C'è però un punto di possibile crisi nel prossimo futuro.
Se è vero che il turismo medicale ha il vantaggio di alleggerire la pressione sui sistemi sanitari nazionali dei Paesi occidentali e di democraticizzare le terapie d'avanguardia, a lungo fuori portata per i meno abbienti delle società industrializzate, il rischio è quello di scontri neanche troppo sotterranei fra soggetti diversi: «I dottori e gli ospedali – osserva Zey – sentiranno la pressione della competizione dei prezzi nel mercato globale della salute: chirurgia, anestesia, persino il costo di soggiorno in ospedale.
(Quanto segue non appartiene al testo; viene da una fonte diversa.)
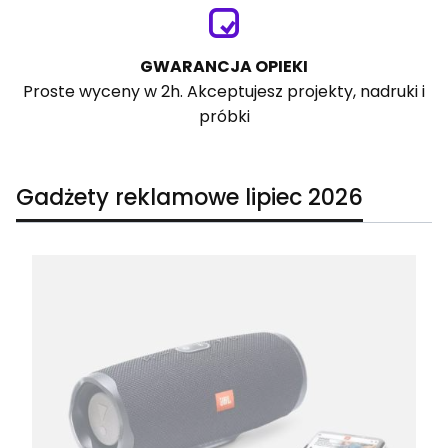
GWARANCJA OPIEKI
Proste wyceny w 2h. Akceptujesz projekty, nadruki i
próbki
Gadżety reklamowe lipiec 2026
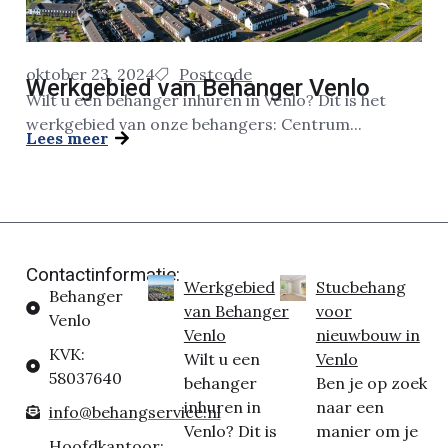
oktober 23, 2024
Postcode
Werkgebied van Behanger Venlo
Wilt u een behanger inhuren in Venlo? Dit is het
werkgebied van onze behangers: Centrum...
Lees meer
Contactinformatie:
Werkgebied
Stucbehang
Behanger
van Behanger
voor
Venlo
Venlo
nieuwbouw in
KVK:
Wilt u een
Venlo
58037640
behanger
Ben je op zoek
inhuren in
naar een
info@behangservice.nl
Venlo? Dit is
manier om je
Hoofdkantoor:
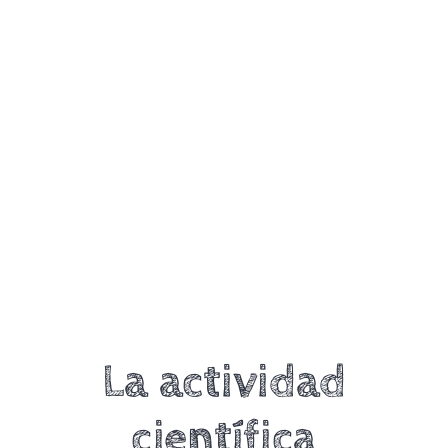
La actividad
científica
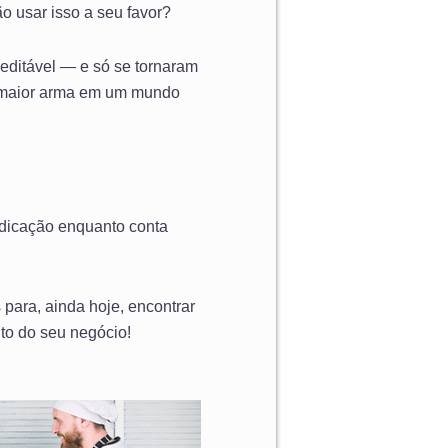
o usar isso a seu favor?
editável — e só se tornaram
a maior arma em um mundo
indicação enquanto conta
 para, ainda hoje, encontrar
to do seu negócio!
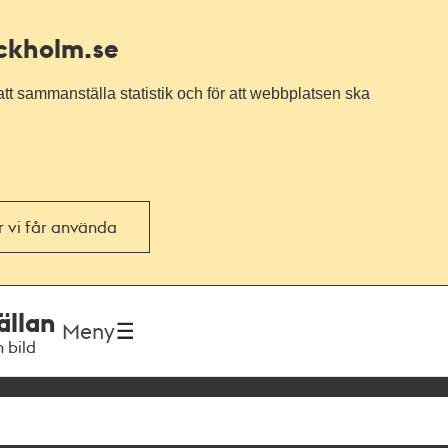
ockholm.se
tt sammanställa statistik och för att webbplatsen ska
or vi får använda
ällan
Meny
h bild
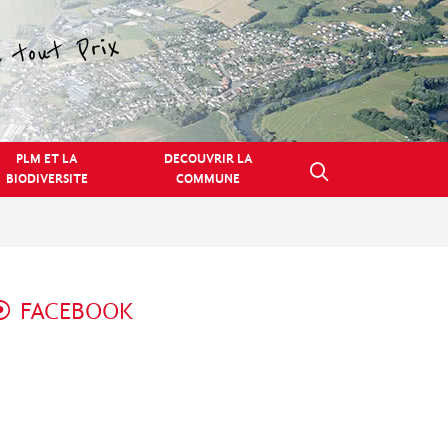
PLM ET LA
DECOUVRIR LA
BIODIVERSITE
COMMUNE
FACEBOOK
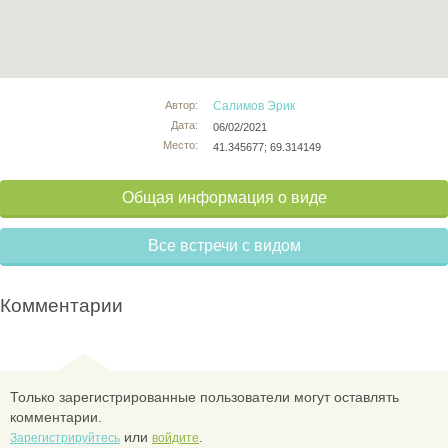
Автор:
Салимов Эрик
Дата:
06/02/2021
Место:
41.345677; 69.314149
Общая информация о виде
Все встречи с видом
Комментарии
Только зарегистрированные пользователи могут оставлять
комментарии.
или
.
Зарегистрируйтесь
войдите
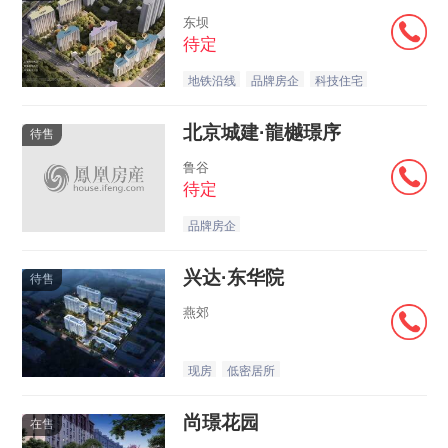
东坝
待定
地铁沿线
品牌房企
科技住宅
北京城建·龍樾璟序
待售
鲁谷
待定
品牌房企
兴达·东华院
待售
燕郊
现房
低密居所
尚璟花园
在售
E alcune strutture nazionali si opporranno alla richiesta dei pazienti e degli assicuratori per difendere la loro posizione centrale nei sistemi sanitari nazionali. In dieci anni il turismo medicale diventerà un problema molto rilevante per l'agenda dei politici».
Però, uno degli effetti della globalizzazione della sanità, con il conseguente spostamento dei flussi di denaro, avrà anche un'altra conseguenza. Da un decennio la ricerca biomedica trova sempre più spazio nell'agenda di molti Paesi emergenti. Adesso, verrà alimentata con ancor più vigore dai proventi dell'industria del turismo medicale. «E questi Paesi – dice Zey – saranno quelli che faranno le maggiori innovazioni nel settore sia della ricerca che delle terapie medicali».
Già oggi un'azienda come TheraVitae, israelo-vietnamita, lavora su terapie con cellule staminali per i malati di cuore, mentre a Chennai, in India, gli istituti di ricerca medica indagano le terapie geniche, la ricerca sulle staminali, le nanotecnologie, l'ingegnerizzazione dei tessuti, le cure per il diabete.
Ma per Zey non c'è rosa senza spine: «Rimane sempre aperto il tema della responsabilità civile e penale di strutture e di medici che si trovano dall'altra parte del mondo nel caso qualcosa vada male; senza contare che pur di rimanere sul mercato, gli ospedali europei ed americani si attrezzeranno sempre più con strumenti di telemedicina, magari dando in outsourcing proprio agli asiatici lo svolgimento non solo delle analisi, ma anche di alcune operazioni per le quali il costo di un chirurgo occidentale è troppo elevato e che con i sistemi robotizzati possono essere fatte anche da migliaia di chilometri di distanza».